Red shift

You know the expression, “I wouldn’t do x if you were the last man/woman on earth”? Well, for some time now I have been haunted by the image of that last woman. The lighting is abundant, and not particularly flattering. Minicams in every corner of the apartment record her as she dictates her thoughts into her audio blog, takes snapshots for her photo blog, writes about her feelings for her poetry blog. Everything is on the record. The only sad part is that nobody’s watching but me; everybody else is too busy doing the same thing.

Her name, I think, is Morn, though she goes by Dust Angel. Her trademark costume is a rather plain, sleeveless red shift. She believes fervently that the unexamined life is not worth living, though she admits that over-analysis makes her uncomfortable. Her favorite color is green. She is a Libra.

What else? Well, she appears to have a lover, a hulking tech support guy without any speaking parts. You might spot him occasionally looming over the mousepad or fiddling with the minicams for better angles – or for poorer in the event of sex, which is somewhat downplayed. Nudity is definitely part of the routine, though it verges on mere nakedness, an attribute of such existential acts as changing clothes, exercising or sunbathing on the floor. Morn does this every afternoon, curling up like a cat on a broadloom rug encircled by snaky electric cables and watched over by an odd assortment of mannequins and dressmaker’s dummies, vintage apparel draped on timeless hip.

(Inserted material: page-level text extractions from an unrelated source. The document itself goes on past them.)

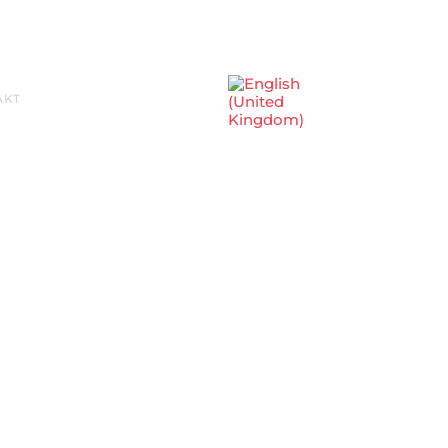
Sprache auswählen
AKT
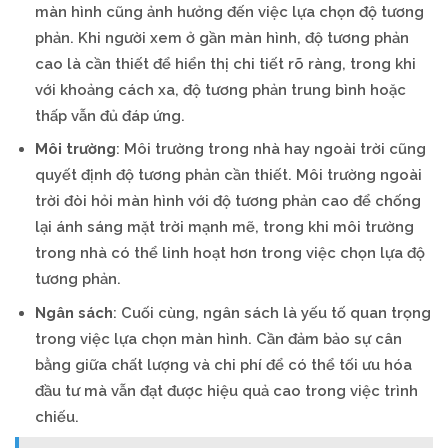
màn hình cũng ảnh hưởng đến việc lựa chọn độ tương
phản. Khi người xem ở gần màn hình, độ tương phản
cao là cần thiết để hiển thị chi tiết rõ ràng, trong khi
với khoảng cách xa, độ tương phản trung bình hoặc
thấp vẫn đủ đáp ứng.
Môi trường
: Môi trường trong nhà hay ngoài trời cũng
quyết định độ tương phản cần thiết. Môi trường ngoài
trời đòi hỏi màn hình với độ tương phản cao để chống
lại ánh sáng mặt trời mạnh mẽ, trong khi môi trường
trong nhà có thể linh hoạt hơn trong việc chọn lựa độ
tương phản.
Ngân sách
: Cuối cùng, ngân sách là yếu tố quan trọng
trong việc lựa chọn màn hình. Cần đảm bảo sự cân
bằng giữa chất lượng và chi phí để có thể tối ưu hóa
đầu tư mà vẫn đạt được hiệu quả cao trong việc trình
chiếu.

The future has arrived, and it is boring. Where now is the vibrating ether so cherished by pre-war pulp science fiction authors? Ancient cover girls in skin-tight space suits now crumble at the touch, tragic victims of an acid overdose. Those child-women must’ve foreseen some such fate: their lips spelled unvarying o‘s of horror regardless of the threat, even from aliens as unlikely as the two pug dogs that live with Dust Angel. The poor things can’t even bark, are too dumb to hump a leg. They were bred to evoke the quintessentially feminine Japanese squeal ka-wa-eeee, which connotes approximately equal measures of lovability and infantility.

And which, in a way, describes the appeal of this particular eventuality, wouldn’t you agree? I mean, here we have all loose ends of the ballyhooed future at last tied up – or rather, cross-stitched. One veil for bride and widow alike, one screen for all media, like Alice’s looking-glass. It’s not like that movie the Truman Show where the guy is an unwitting star of the soap opera of his life, because in the first place there’s no drama per se, and in the second, the “star” is fully aware and in control of everything. She is like a god, really, a child who has the run of the nursery and will never grow up.

The ether alone knows how such harmony plays out among the spheres, whether it can even reach the ever-receding, ever-more-isolated celestial bodies that once made us grasp for something like an outer space, a red planet. At the speed of light, thinking becomes impossible. Time is a terrible gift to do without.